Los signos de la enfermedad pueden variar según la gravedad. Entre los más frecuentes se encuentran:

  • Fiebre alta y persistente.
  • Letargo y debilidad general.
  • Pérdida de apetito y deshidratación.
  • Dolor abdominal y distensión.
  • Ictericia (coloración amarillenta de mucosas y piel).
  • Ojos llorosos con posible opacidad corneal (síndrome de ojo azul).
  • Vómitos y diarrea, a veces con sangre.
  • En casos severos, hemorragias y convulsiones.

Diagnóstico

El diagnóstico se basa en la historia clínica, examen físico y pruebas complementarias. Es fundamental realizar análisis de sangre para detectar alteraciones hepáticas, pruebas serológicas para identificar anticuerpos o antígenos virales, y en algunos casos, biopsia hepática. La exclusión de otras enfermedades hepáticas o infecciosas es importante para confirmar el diagnóstico.

Tratamiento

No existe un tratamiento antiviral específico para esta infección, por lo que la terapia es principalmente de soporte. Incluye:

  • Manejo de la hidratación y electrolitos.
  • Control del dolor y fiebre.
  • Antibióticos para prevenir infecciones bacterianas secundarias.
  • Cuidados nutricionales y reposo.
  • En casos graves, transfusiones o cuidados intensivos pueden ser necesarios.

Prevención

La vacunación es la medida preventiva más eficaz para evitar la hepatitis infecciosa canina. Se recomienda aplicar la vacuna combinada que incluye el adenovirus tipo 1 desde cachorros, con refuerzos periódicos según indicación veterinaria. Además, mantener buenas prácticas de higiene y evitar el contacto con animales infectados ayuda a reducir el riesgo de contagio.

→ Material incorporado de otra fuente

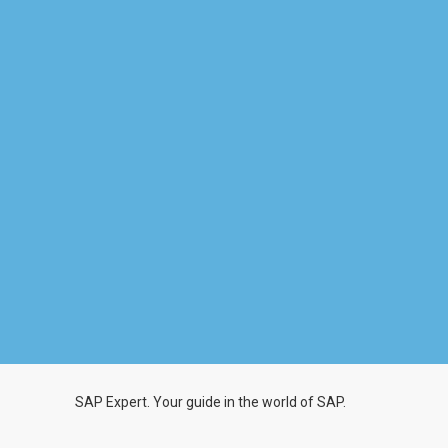
SAP Expert. Your guide in the world of SAP.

Cuándo acudir al veterinario

Es imprescindible consultar con un profesional ante la aparición de síntomas compatibles, especialmente fiebre alta, letargo o signos de ictericia. La detección temprana y el manejo adecuado pueden mejorar el pronóstico y reducir complicaciones.

Advertencia: Este contenido es informativo y no sustituye la valoración ni el tratamiento profesional veterinario. Ante cualquier duda o sospecha de enfermedad, consulte siempre con un veterinario.